◆ PROBLEM TO SOLVE ◆
Copy all lines in the material holding the string "Dette".

□ □ □

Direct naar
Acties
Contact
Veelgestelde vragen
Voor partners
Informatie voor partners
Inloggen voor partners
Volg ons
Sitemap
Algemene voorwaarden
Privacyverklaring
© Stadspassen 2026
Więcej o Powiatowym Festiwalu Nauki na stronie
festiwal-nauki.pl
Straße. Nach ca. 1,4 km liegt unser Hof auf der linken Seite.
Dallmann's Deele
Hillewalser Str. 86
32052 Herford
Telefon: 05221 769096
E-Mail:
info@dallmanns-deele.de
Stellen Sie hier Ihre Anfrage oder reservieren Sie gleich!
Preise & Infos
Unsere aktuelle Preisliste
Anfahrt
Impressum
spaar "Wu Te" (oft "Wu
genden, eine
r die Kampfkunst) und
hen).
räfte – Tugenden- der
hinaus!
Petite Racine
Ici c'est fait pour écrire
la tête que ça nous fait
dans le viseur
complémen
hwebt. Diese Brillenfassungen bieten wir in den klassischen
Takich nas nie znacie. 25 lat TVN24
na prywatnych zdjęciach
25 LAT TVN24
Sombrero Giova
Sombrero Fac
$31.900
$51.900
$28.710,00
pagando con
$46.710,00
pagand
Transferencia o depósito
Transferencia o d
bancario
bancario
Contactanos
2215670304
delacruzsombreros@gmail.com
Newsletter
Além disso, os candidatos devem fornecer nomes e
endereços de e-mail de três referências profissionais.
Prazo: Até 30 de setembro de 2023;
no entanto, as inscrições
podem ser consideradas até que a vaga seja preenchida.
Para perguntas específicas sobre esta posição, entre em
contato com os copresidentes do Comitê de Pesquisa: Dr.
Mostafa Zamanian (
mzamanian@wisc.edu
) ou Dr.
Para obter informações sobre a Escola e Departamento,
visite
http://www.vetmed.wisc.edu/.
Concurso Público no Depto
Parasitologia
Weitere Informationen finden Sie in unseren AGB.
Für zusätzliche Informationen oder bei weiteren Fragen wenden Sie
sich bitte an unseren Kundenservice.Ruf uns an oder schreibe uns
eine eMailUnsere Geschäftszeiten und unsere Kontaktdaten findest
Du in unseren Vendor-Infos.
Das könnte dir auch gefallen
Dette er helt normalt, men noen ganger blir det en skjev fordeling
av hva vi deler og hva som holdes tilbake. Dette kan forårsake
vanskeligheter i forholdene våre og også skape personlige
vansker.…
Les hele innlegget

□ □ □

◆ RESPONSE BOX ◆
Dette er helt normalt, men noen ganger blir det en skjev fordeling
av hva vi deler og hva som holdes tilbake. Dette kan forårsake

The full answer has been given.